Brief Fact Summary. The Plaintiff, Bak-A-Lum Corp. of America (Plaintiff), sued the Defendant, Alcoa Building Products, Inc. (Defendant), for damages resulting from the Defendant terminating its exclusive distributor agreement with the Plaintiff.
Synopsis of Rule of Law. In every contract, there is an “implied covenant of good faith and fair dealing,” which requires that neither party do anything to destroy or limit the right of the other party to collect under the contract.

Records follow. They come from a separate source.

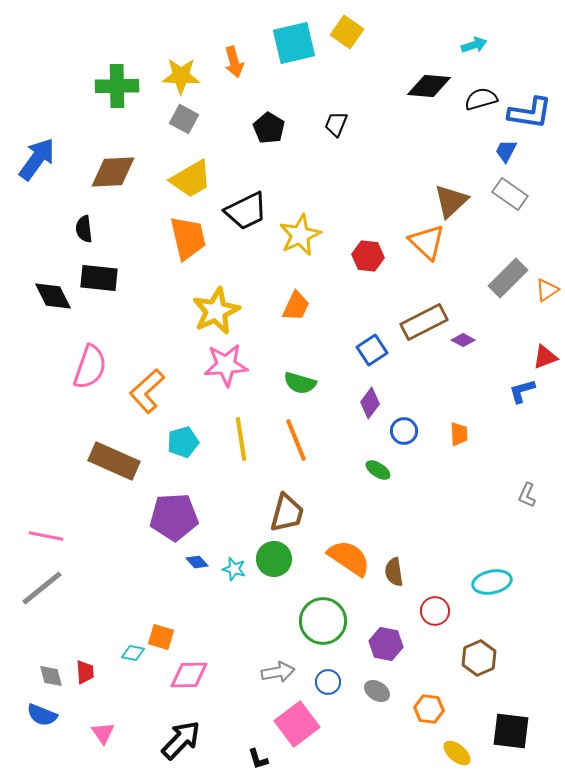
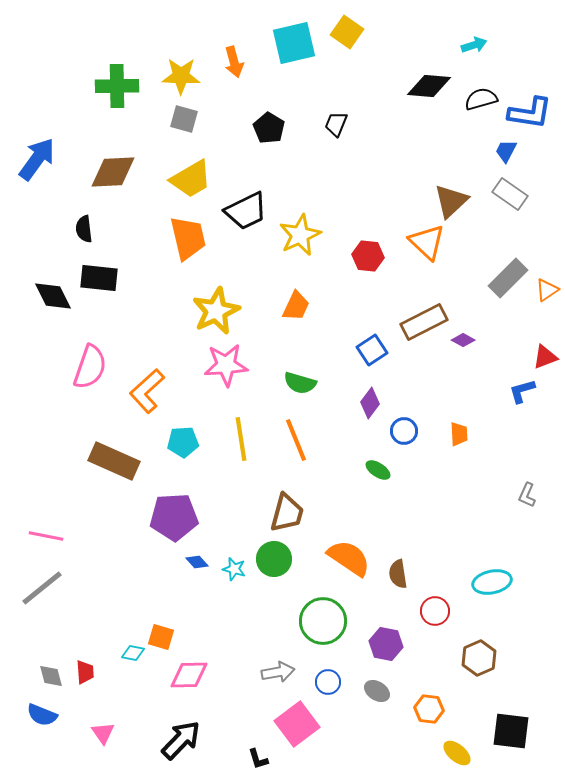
gray square at (184, 119): rotated 12 degrees counterclockwise
cyan pentagon at (183, 442): rotated 12 degrees clockwise
brown semicircle at (394, 572): moved 4 px right, 2 px down
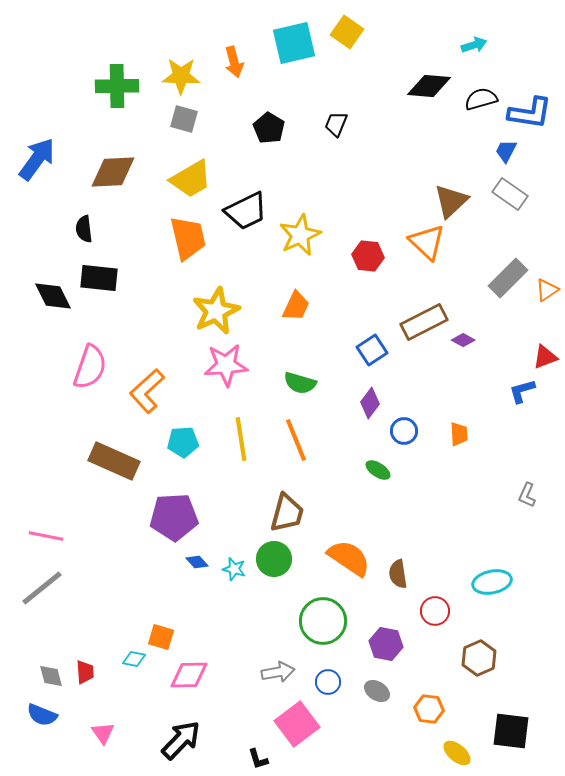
cyan diamond at (133, 653): moved 1 px right, 6 px down
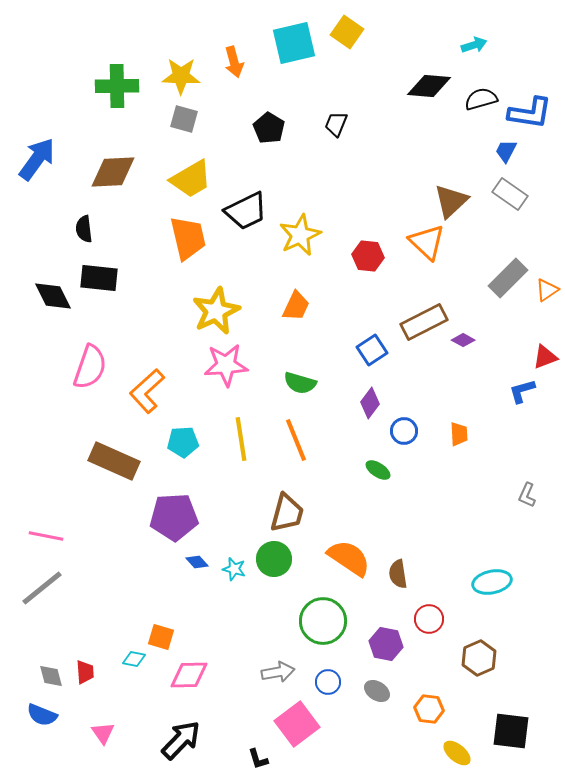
red circle at (435, 611): moved 6 px left, 8 px down
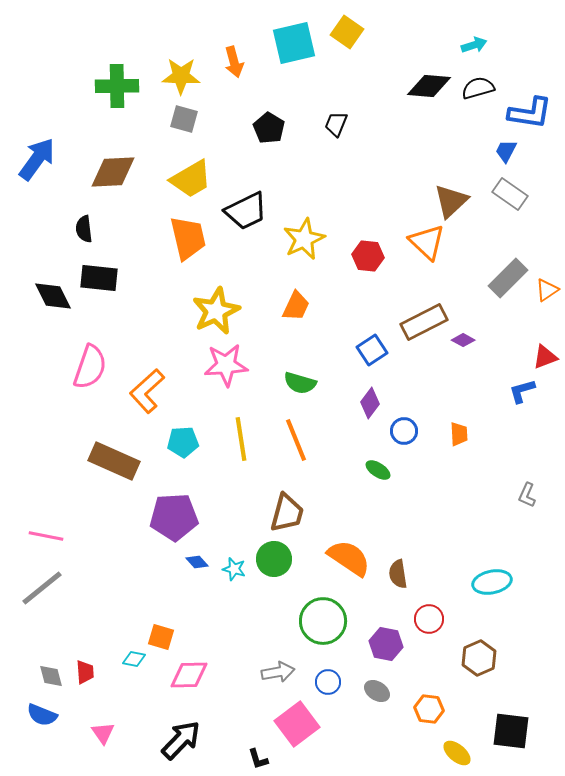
black semicircle at (481, 99): moved 3 px left, 11 px up
yellow star at (300, 235): moved 4 px right, 4 px down
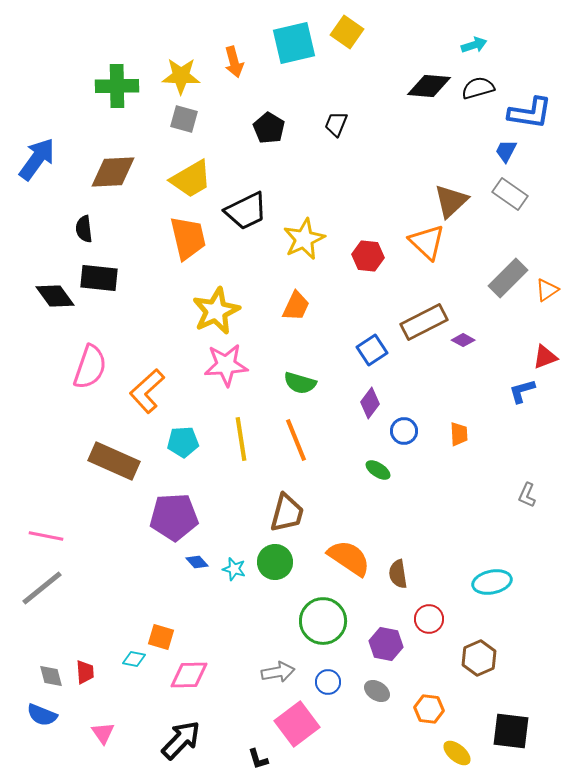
black diamond at (53, 296): moved 2 px right; rotated 9 degrees counterclockwise
green circle at (274, 559): moved 1 px right, 3 px down
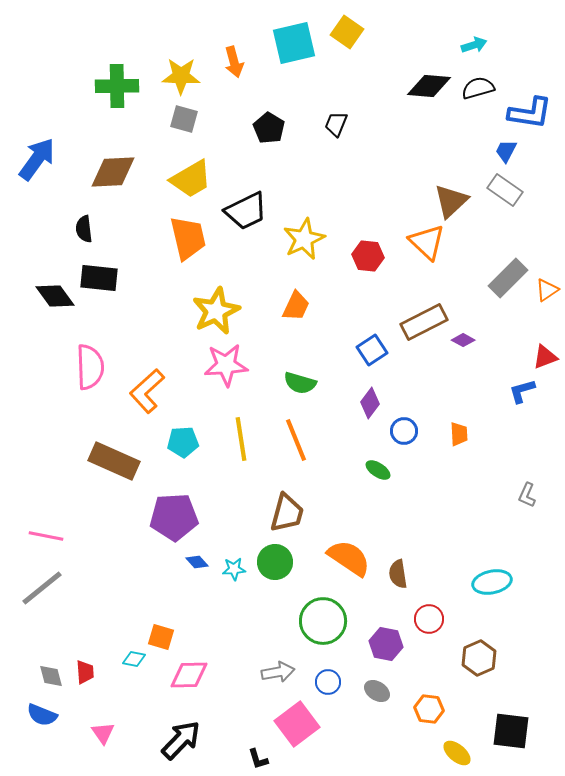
gray rectangle at (510, 194): moved 5 px left, 4 px up
pink semicircle at (90, 367): rotated 21 degrees counterclockwise
cyan star at (234, 569): rotated 20 degrees counterclockwise
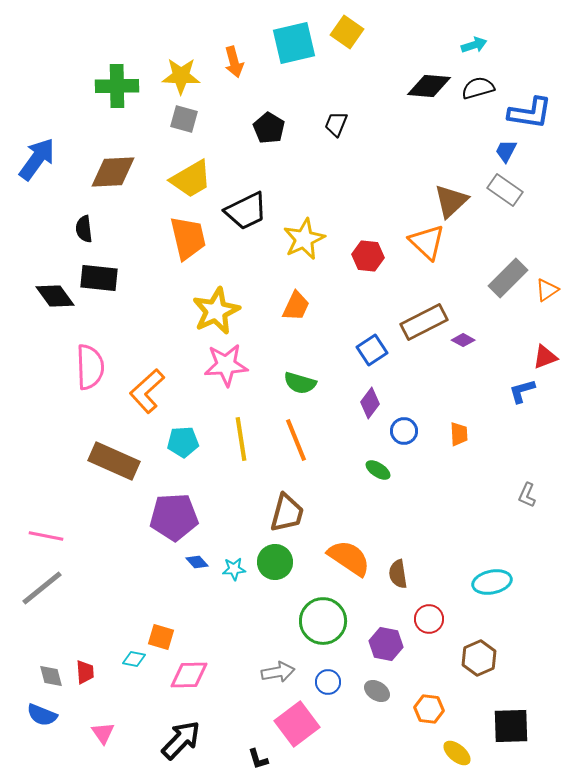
black square at (511, 731): moved 5 px up; rotated 9 degrees counterclockwise
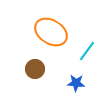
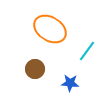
orange ellipse: moved 1 px left, 3 px up
blue star: moved 6 px left
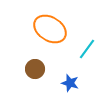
cyan line: moved 2 px up
blue star: rotated 12 degrees clockwise
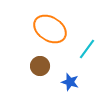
brown circle: moved 5 px right, 3 px up
blue star: moved 1 px up
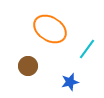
brown circle: moved 12 px left
blue star: rotated 30 degrees counterclockwise
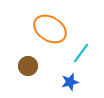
cyan line: moved 6 px left, 4 px down
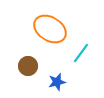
blue star: moved 13 px left
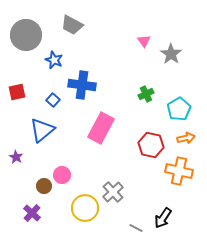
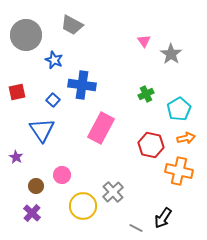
blue triangle: rotated 24 degrees counterclockwise
brown circle: moved 8 px left
yellow circle: moved 2 px left, 2 px up
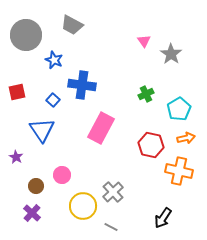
gray line: moved 25 px left, 1 px up
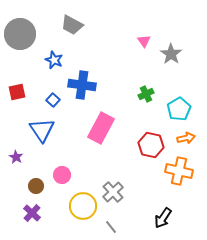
gray circle: moved 6 px left, 1 px up
gray line: rotated 24 degrees clockwise
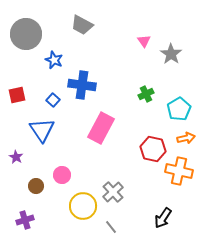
gray trapezoid: moved 10 px right
gray circle: moved 6 px right
red square: moved 3 px down
red hexagon: moved 2 px right, 4 px down
purple cross: moved 7 px left, 7 px down; rotated 30 degrees clockwise
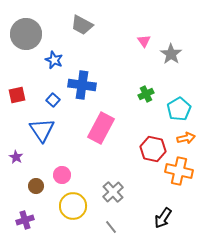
yellow circle: moved 10 px left
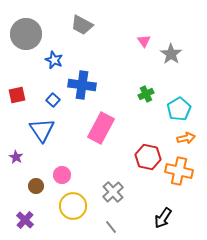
red hexagon: moved 5 px left, 8 px down
purple cross: rotated 30 degrees counterclockwise
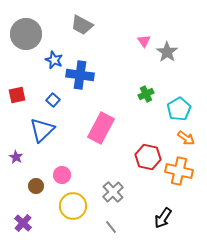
gray star: moved 4 px left, 2 px up
blue cross: moved 2 px left, 10 px up
blue triangle: rotated 20 degrees clockwise
orange arrow: rotated 48 degrees clockwise
purple cross: moved 2 px left, 3 px down
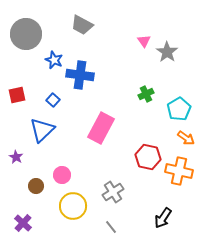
gray cross: rotated 10 degrees clockwise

The court held that the defendant's selfish withholding from plaintiff of its intention to seriously impair its distributorship, although knowing plaintiff was embarking on an investment substantially predicated upon its continuation constituted a breach of the implied covenant of dealing in good faith.View Full Point of Law
Issue. Does keeping secret the pending termination of an exclusive contract, while the other party enters into a long-term lease to maintain the contract, constitute a breach of the implied covenant of good faith and fair dealing?
Held. Yes. Judgment affirmed with modified damages.
The period of time that had passed before termination was reasonable, but the amount of notice was not.
Defendant encouraged Plaintiff to expand its warehouse facilities, while concealing its intention to terminate its agreement. If Defendant’s intention had been communicated to Plaintiff, Plaintiff likely would not have signed the lease without getting certain assurances from Defendant.
Discussion. Defendant’s withholding of information from Plaintiff (i.e., that Defendant would be substantially limiting Plaintiff’s distributorship) was in bad faith and constituted a breach of the implied covenant of good faith. Accordingly, Defendant’s actions “must be given substantial weight in determining the reasonableness of notice of termination.”